I thought it was now impossible for Swinney to have to go before Holyrood but I don’t think that this evening. I told you I didn’t think Swinney is the safe pair of hands you think he is and that has been ably demonstrated. I thought the SNP would close the gap with Labour in this election and probably shore up the vote before 2026, but I’m doubtful about that now.

When I last wrote about Matheson I said that people blaming him for the mess this has made were wide of the mark. This is all down to the SPADs and the media team. I’ve told you that lot couldn’t find their arse with both their hands. Do you believe me now? The ‘mastermind’ who briefed against Yousaf and led to his downfall is the same man who advised Swinney to do this mad, mad thing today – Chief of Staff for both of them Colin McAllister.

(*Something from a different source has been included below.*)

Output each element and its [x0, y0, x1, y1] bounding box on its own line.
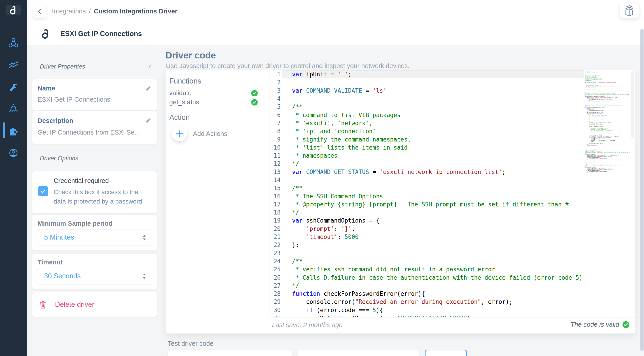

It is possible I’m wrong about the above. Certainly it helps me not one little bit if I’m not. The SNP is dragging the cause of independence into a crisis. This utter, utter madness may prove to be a real defining moment in Scottish politics.

What Swinney has done is incomprehensible to me and to anyone else I’ve spoken to today. The SNP is in an existential battle with reality, and reality is winning hands down.